The invention has been illustrated and described in detail in the drawings and the foregoing description. This must be considered as illustrative and given by way of example and not as limiting the invention to this description alone. Many alternative embodiments are possible.

In particular, the monitoring system may actually include only one flow analyzer and one signature generator capable of auditing feeds and generating signatures for parent feeds as well. only for child flows. Or, for reasons of speed, these can be as numerous as there are types of protocols.

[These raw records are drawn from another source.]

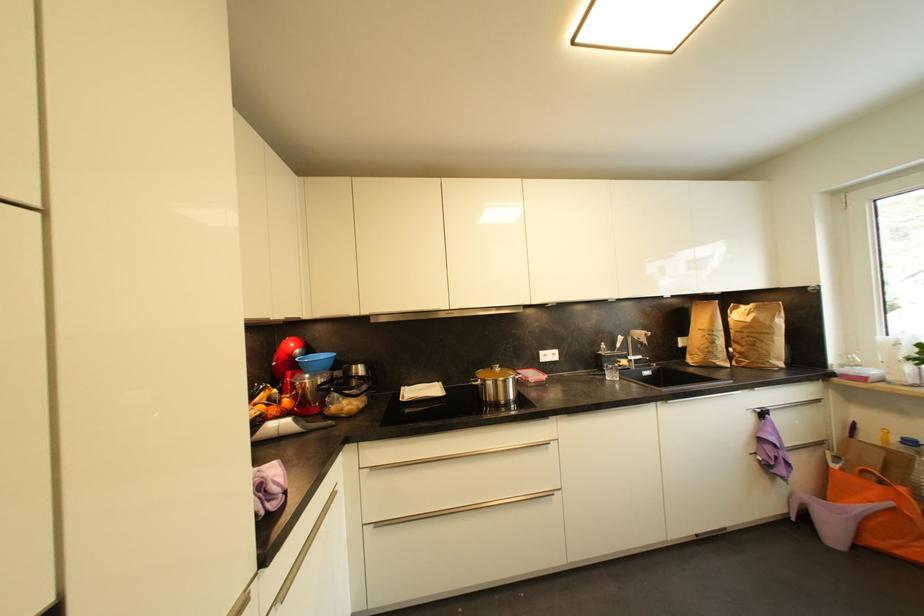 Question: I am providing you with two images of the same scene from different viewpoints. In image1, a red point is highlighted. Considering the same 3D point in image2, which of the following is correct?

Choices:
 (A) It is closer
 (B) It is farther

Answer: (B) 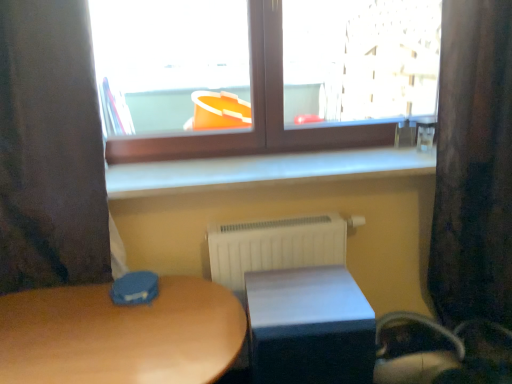 Find the location of a particular element. This screenshot has width=512, height=384. vacant area that is in front of dark fabric curtain at left, placed as the 1th curtain when sorted from left to right is located at coordinates (61, 337). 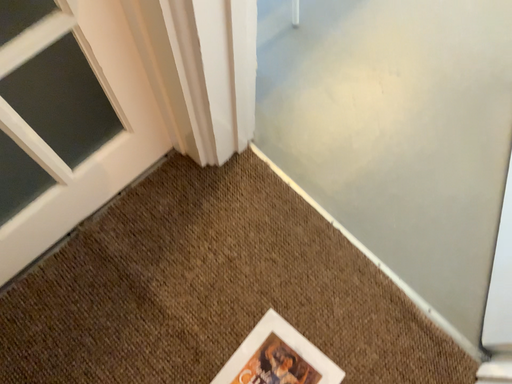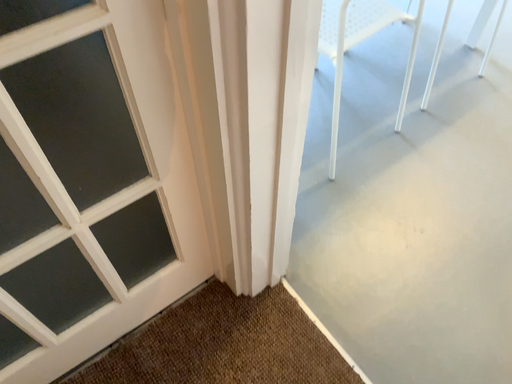 Question: Which way did the camera rotate in the video?

Choices:
 (A) rotated upward
 (B) rotated downward

Answer: (A) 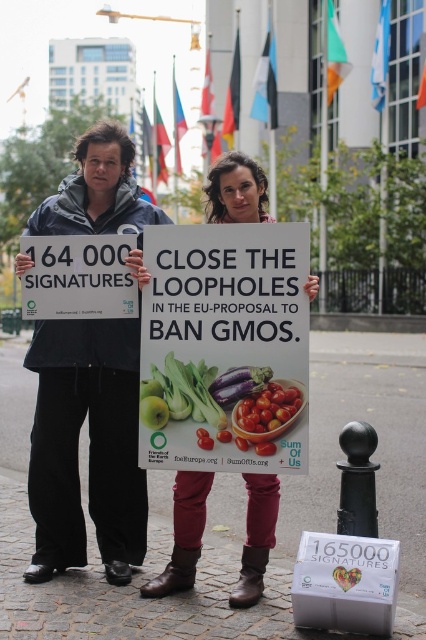 You are organizing a protest and need to place two signs next to each other. The first sign has green matte vegetables at center and the second has green matte apple at center. If the space between them must be exactly 12 inches, will they fit perfectly? Explain your answer.

The green matte vegetables at center and green matte apple at center are 11.64 inches apart, which is less than 12 inches. Therefore, they are slightly closer than required. To fit exactly 12 inches apart, they need to be moved slightly further apart.

You are a photographer trying to capture the shiny red tomatoes at center in the image. There is a matte plastic sign at center blocking your view. Can you adjust your angle to see the tomatoes without moving the sign?

The matte plastic sign at center is located above the shiny red tomatoes at center, so you can lower your camera angle to see the tomatoes below the sign without moving the sign.

You are a photographer standing in front of the protesters. You want to take a photo that captures both the matte black jacket at center and the green matte vegetables at center in the same frame. The minimum distance between the two objects must be at least 4 feet to ensure both are clearly visible. Can you take the photo with your current positioning?

The distance between the matte black jacket at center and the green matte vegetables at center is 3.40 feet, which is less than the required 4 feet. Therefore, you cannot take the photo with your current positioning as the objects are too close to each other for both to be clearly visible. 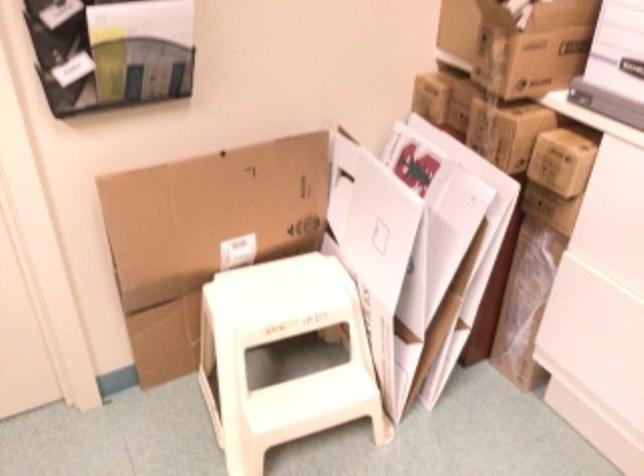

In the claims, the word "comprising" does not exclude other elements and the indefinite article "one" does not exclude a plurality.

Claims

A method of monitoring a communication session on a data network, said session comprising a first data stream, said parent stream, using a first protocol, said parent stream comprising data for establishing a second data stream , said child stream, using a second protocol for said session, said method comprising:

• search (13) in the parent stream the data allowing the establishment of the child stream;

Generating (15) and storing (17) a signature, called a parent key, from said data;

• auditing (19) data streams using the second protocol on said data network;

Creating (21) a signature for each of said streams;

• comparing (23) said signature of each of said streams to the parent key; and

• if the comparison is positive, determine (25) that the corresponding data stream is the child stream of said session.

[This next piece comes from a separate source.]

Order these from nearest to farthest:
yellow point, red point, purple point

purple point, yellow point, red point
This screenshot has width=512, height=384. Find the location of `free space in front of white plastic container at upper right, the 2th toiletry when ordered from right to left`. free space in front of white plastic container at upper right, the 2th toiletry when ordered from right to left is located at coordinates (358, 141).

Method according to claim 1, characterized in that the session comprising a determined plurality of child flows, the data flows are audited until all the child flows are determined.

Method according to claim 1 or 2, characterized in that said child stream comprising data enabling the establishment of a third data stream using a third protocol for said session, a signature is generated from said data, and data flows. data using the third protocol are audited until the data flow corresponding to the session is determined.

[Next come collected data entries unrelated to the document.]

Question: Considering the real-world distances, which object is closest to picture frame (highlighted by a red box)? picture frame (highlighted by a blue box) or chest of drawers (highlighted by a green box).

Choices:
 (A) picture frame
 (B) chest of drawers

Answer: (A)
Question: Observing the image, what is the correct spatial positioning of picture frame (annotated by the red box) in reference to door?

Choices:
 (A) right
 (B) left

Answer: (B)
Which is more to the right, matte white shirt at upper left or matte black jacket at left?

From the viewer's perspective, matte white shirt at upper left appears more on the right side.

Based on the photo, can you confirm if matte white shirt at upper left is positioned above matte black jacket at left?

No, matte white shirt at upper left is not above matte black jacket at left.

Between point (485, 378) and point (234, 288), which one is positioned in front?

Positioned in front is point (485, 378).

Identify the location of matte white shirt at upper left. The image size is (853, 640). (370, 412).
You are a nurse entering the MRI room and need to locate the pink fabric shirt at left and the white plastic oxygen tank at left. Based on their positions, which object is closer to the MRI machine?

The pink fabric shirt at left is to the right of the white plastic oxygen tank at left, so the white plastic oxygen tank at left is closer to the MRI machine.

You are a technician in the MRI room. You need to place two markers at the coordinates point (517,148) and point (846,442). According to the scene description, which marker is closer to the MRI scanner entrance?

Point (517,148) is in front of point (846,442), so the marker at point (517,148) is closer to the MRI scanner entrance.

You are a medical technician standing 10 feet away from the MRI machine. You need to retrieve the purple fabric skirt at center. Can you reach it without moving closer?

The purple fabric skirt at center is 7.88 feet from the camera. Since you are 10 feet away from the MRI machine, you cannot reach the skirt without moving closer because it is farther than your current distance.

Method according to any of the preceding claims, characterized in that said method monitors a plurality of sessions each comprising a parent stream for which is generated and stored a parent key, for each of said streams using the second protocol, the signature is compared to each of the parent keys to determine if said stream is, or not, the child stream of one of said sessions. A computer program product comprising program code instructions recorded on a computer readable medium, for carrying out the steps of the method according to any one of claims 1 to 4 when said program is running on a computer. A system for monitoring a communication session on a data network, said session comprising a first data stream, said parent stream, using a first protocol, said parent stream comprising data enabling the establishment of a second stream. a child stream, using a second protocol for said session, said system comprising:

A first stream analyzer (31) for searching the parent stream for data enabling the child stream to be established;

A first signature generator (33), called the parent key, from said data;

A storage memory (35) of said signature;

A second stream analyzer (37) for auditing data streams using the second protocol on said data network;

A second signature generator (39) for each of said streams;

• a comparator (41) of said signature of each of said streams to the parent key; and

A tagger (43) for attaching the stream corresponding to the signature, if the result of the comparator is positive, as a child stream of said session. 7. System according to claim 6, characterized in that it comprises at least two devices connected by a data network, a first device comprising at least the storage memory, the signature comparator and the tagger and the second device comprising at least first flow analyzer and the first signature generator and an interface for transmitting the generated signature to the first device.

8. System according to claim 7, characterized in that it comprises at least a third device connected to the first device by the data network and comprising at least the second flow analyzer and the second signature generator and an interface for transmitting the signal. generated signature at the first device.